360 min - 19.7 min = 340.3 min/day

That is 5 hours 40 minutes per day back.

Or, if you reinvest only the saved waiting time into additional current-speed proof loops:

340.3 min / 0.657 min = ~518 extra proof loops/day

That does not mean you should make 518 more commits per day.

It means the old loop made verification expensive enough that you would naturally batch risk. The new loop makes verification cheap enough that you can commit smaller, check more often, and keep moving without gambling.

The cost of not refactoring

The easiest way to undervalue test performance is to look at one build.

One 12-minute build is annoying.

Thirty 12-minute proof loops per day is a workflow tax.

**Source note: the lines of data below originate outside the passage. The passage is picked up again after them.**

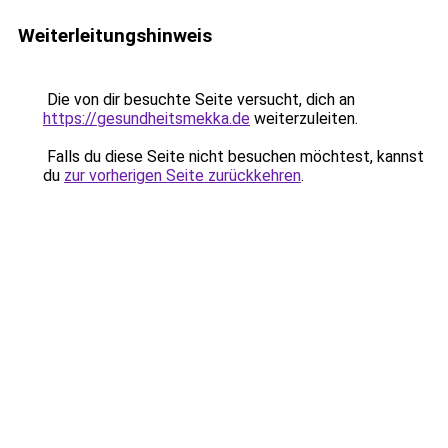
Weiterleitungshinweis
Die von dir besuchte Seite versucht, dich an
https://gesundheitsmekka.de
weiterzuleiten.
Falls du diese Seite nicht besuchen möchtest, kannst
du
zur vorherigen Seite zurückkehren
.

Cadence	Old 12-minute loop	Current 39.42-second loop	Time recovered
1 proof loop	12 min	39.42 sec	11m 20s
30 proof loops/day	6h/day	19.7m/day	5h 40m/day
150 proof loops/week	30h/week	1h 38m/week	28h 22m/week
600 proof loops/month	120h/month	6h 34m/month	113h 26m/month

This is why slow tests are not only a developer-experience issue.

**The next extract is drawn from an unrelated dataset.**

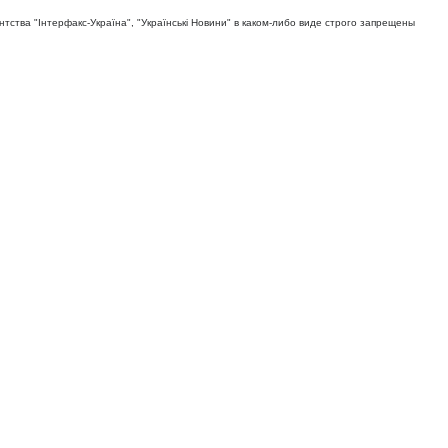
тва "Iнтерфакс-Україна", "Українськi Новини" в каком-либо виде строго запрещены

They change engineering behavior:

you commit less often
you batch more risk
you delay verification
you wait longer to discover drift
you become tempted to skip checks

Fast tests do not guarantee quality.

But slow tests make quality expensive enough that people naturally start negotiating with it.

The honest caveat

There are two “current time” numbers worth separating:

Current number	What it means
39.42s	Local `bin/verify` fast loop: RuboCop, parallel RSpec, RSwag generation. This is the day-to-day proof loop.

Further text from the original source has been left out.